清水伶「虚栗踏んで攝津の忌を修す」(『素描』)・・
清水伶第3句集『素描』(本阿弥書店)、著者「あとがき」には、
句集名『素描』は、〈鶏頭を素描にすれば荒野なり〉の句から採りました。わたくしの信仰の要である聖書の言葉、「荒野」を覚え、素描の域である句群を思い、句集名としました。

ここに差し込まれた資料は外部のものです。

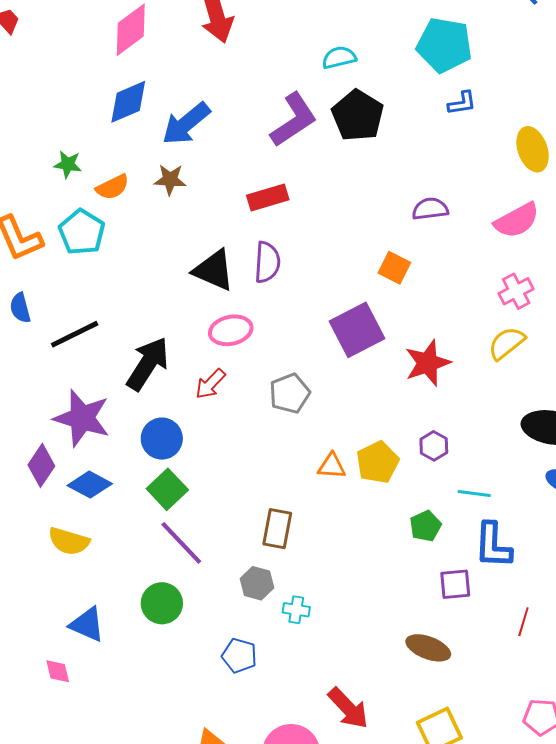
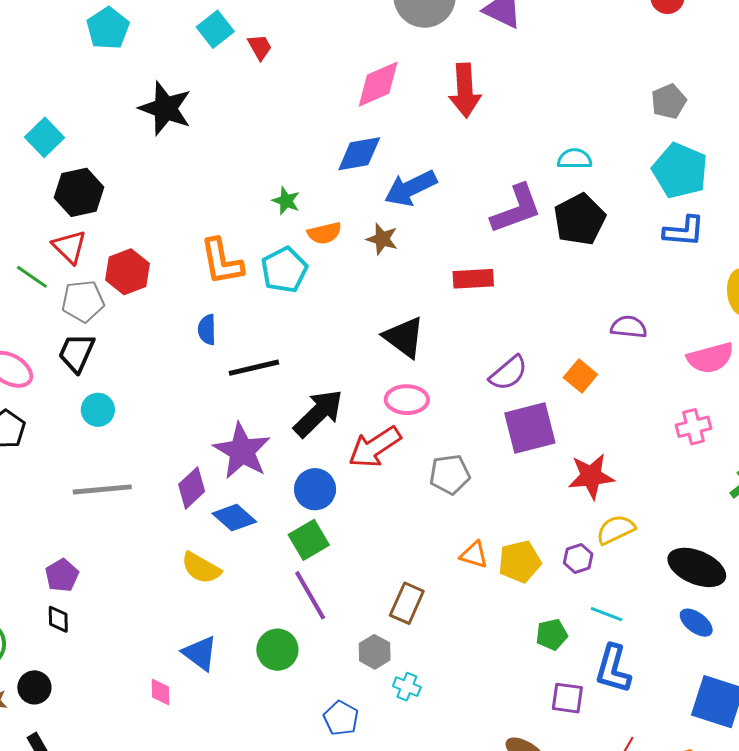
blue L-shape: (462, 103) -> (684, 231), size x1.4
purple semicircle: (267, 262) -> (508, 373), moved, turned 33
yellow semicircle: (507, 343) -> (616, 530), moved
red arrow: (210, 384) -> (375, 447), size x1.6

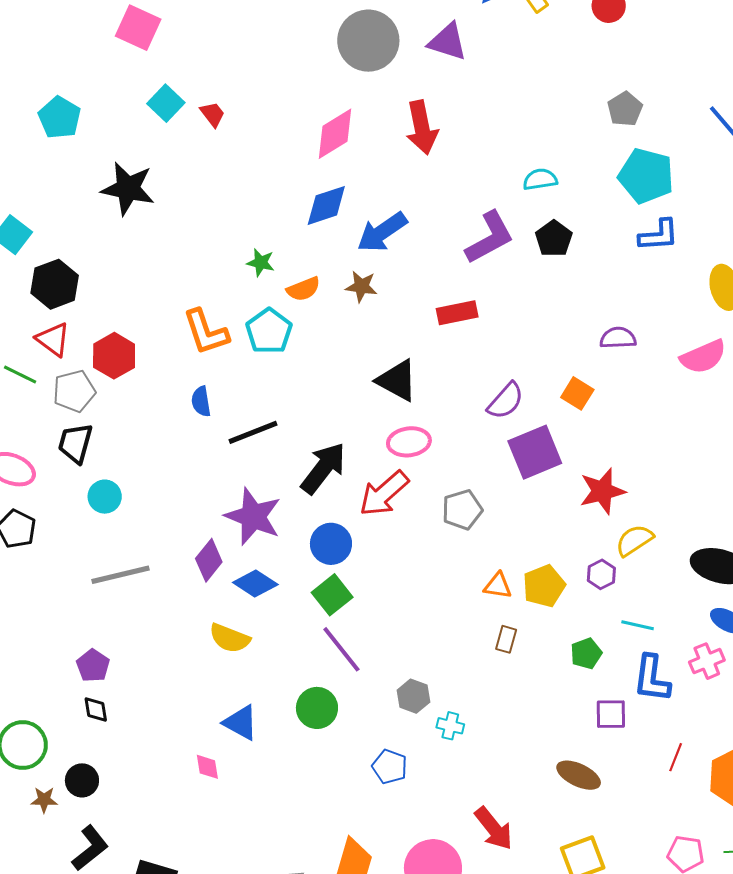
black pentagon: (580, 219) -> (554, 239), size x0.7
pink cross: (694, 427) -> (707, 661), moved
brown rectangle: (407, 603) -> (506, 639), moved, size x0.7

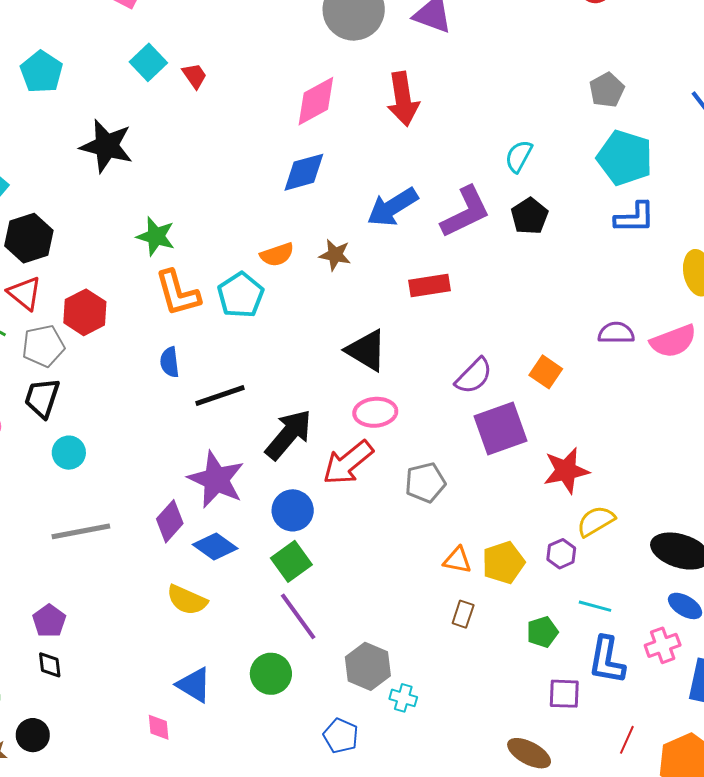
cyan semicircle: (540, 179) -> (519, 156), turned -56
blue arrow: (382, 232) -> (392, 207), moved
green star: (261, 263) -> (156, 236), moved, size x1.4
purple semicircle: (618, 338) -> (616, 333), moved
gray hexagon: (413, 696) -> (368, 666), size x1.4

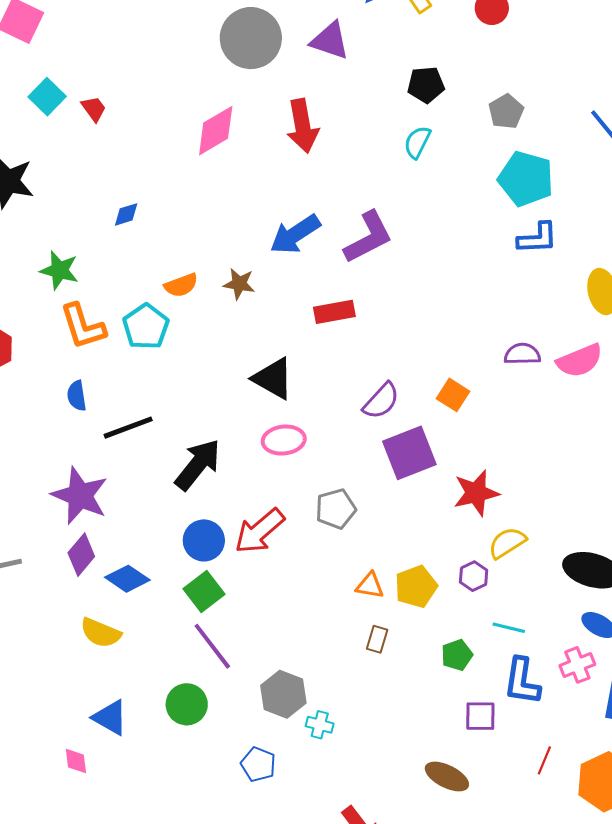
cyan semicircle: (519, 156) -> (417, 142), moved
blue diamond: (304, 172) -> (126, 214), moved, size x0.6
black pentagon: (530, 216) -> (426, 85), moved, turned 30
red arrow: (348, 463) -> (259, 531), moved
purple star: (216, 479) -> (80, 496), moved

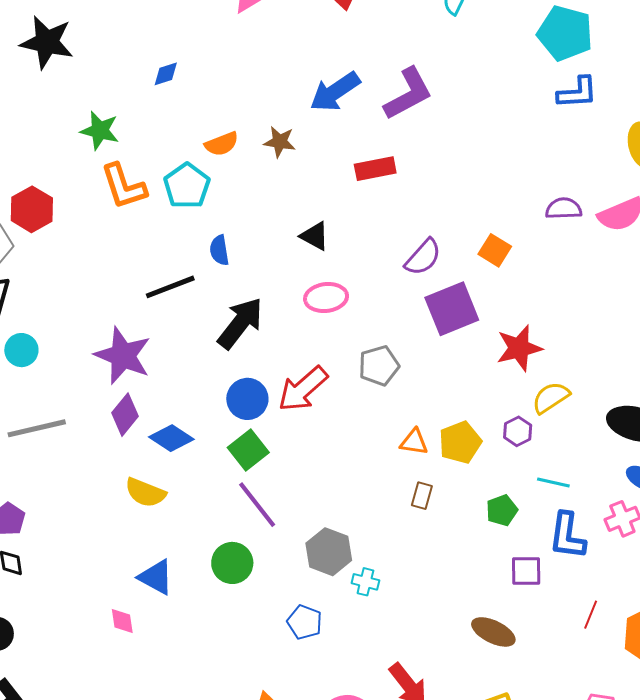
black triangle: (273, 378) -> (315, 236), size x0.7
blue semicircle: (77, 396) -> (219, 250), moved

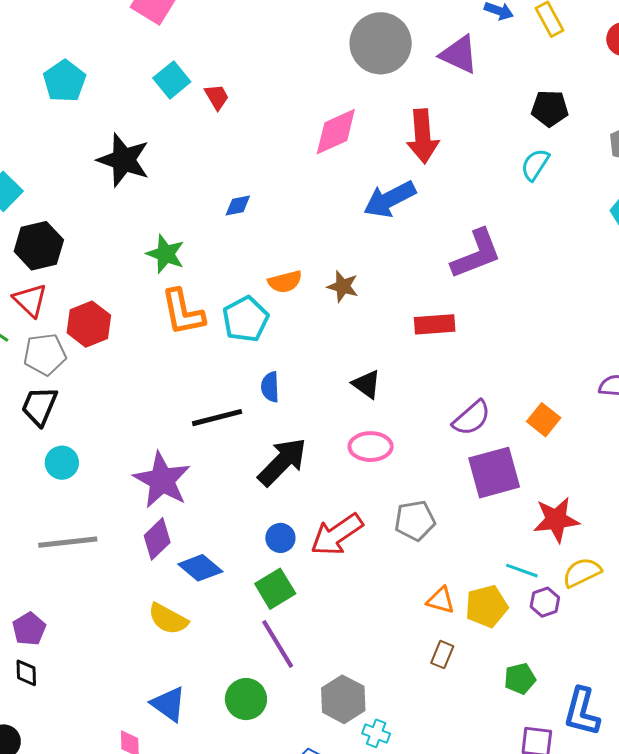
blue arrow: (335, 92) -> (390, 199), moved
blue circle: (247, 399) -> (280, 538), size x0.7
cyan line: (553, 482) -> (522, 571), moved

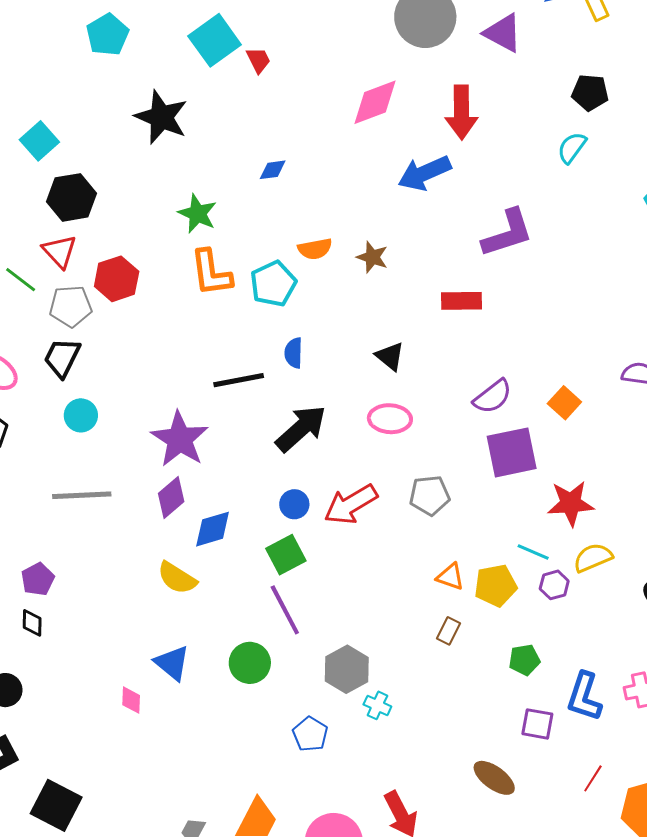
cyan square: (172, 80) -> (215, 40), size x1.4
blue diamond: (200, 568) -> (213, 529), turned -60

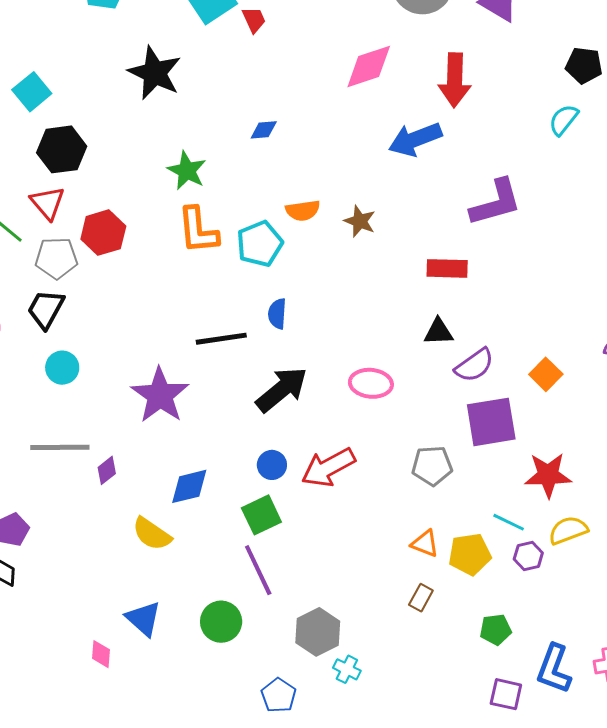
black triangle: (390, 356) -> (438, 332), moved, turned -44
gray pentagon: (430, 495) -> (432, 466), moved
purple diamond: (171, 498) -> (107, 470), moved, size x0.7

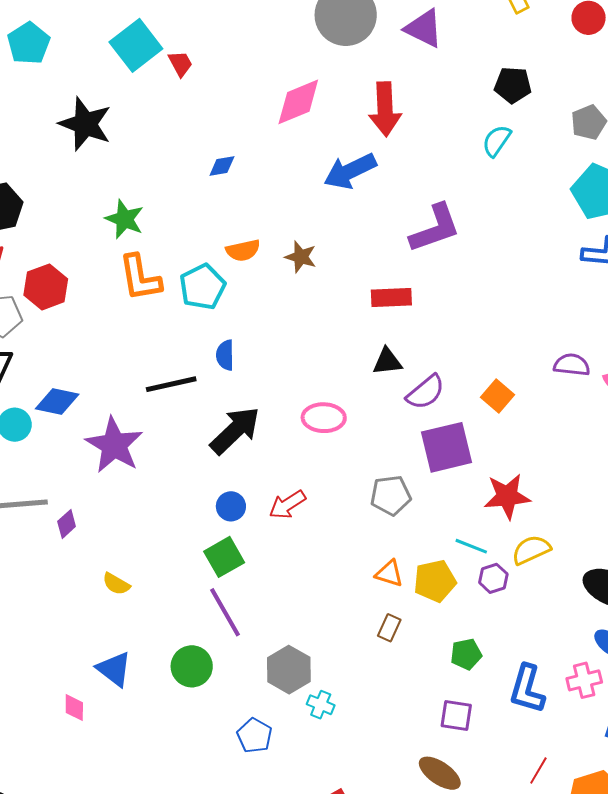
blue diamond: (264, 130) -> (222, 166), moved
red arrow: (328, 467) -> (287, 505), size x0.7
blue diamond: (189, 486) -> (57, 402), moved, turned 30
yellow semicircle: (152, 534) -> (116, 584), size x0.7
purple square: (506, 694) -> (456, 715), moved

とあった。 ともあれ、愚生好みに偏するが、いくつかの句を挙げておきたい。
朧夜の遠き情死にとりまかれ
烏瓜の花の夕べは父が逝く
春あかつき水の軀を放し飼い
約束の数を下さい冬の薔薇
太宰忌のまったきしろき腓かな
「絶対本質の俳句論」なり白山茶花
たましいの誤植をふやす花ざくろ
シリウスに無数の涙レノンの忌
薔薇園にブラックホールの夜空かな
榧の実を蹉跌のごとく噛みいたる
父の遠耳母のはやみみ寒昴
蜻蛉生る風ことごとく父の私語
清水伶(しみず・れい) 1948年、岡山県生まれ。
★閑話休題・・「柚木沙弥郎と仲間たち」(於:日本橋髙島屋本館8階、~9月25日〈月〉まで)・・
昨日、「黒田杏子さんを偲ぶ会」のあと時間が少し出来たので、「柚木沙弥郎(ゆのき・さきろう)とその仲間たち」(於:日本橋髙島屋8階、~9月25日〔月〕まで〉に寄った。
柚木沙弥郎(ゆのき・さみろう)、1922年、東京生まれ。101歳にして、なお現役。チラシの紹介には、「柳宗悦の民藝の思想と芹沢鮭介の型染めカレンダーに出会い感銘を受け、染色家の道に進む。型染による染布、染絵などの作品を制作。絵本の仕事や立体作品、グラフィックの仕事にも取り組む」とあった。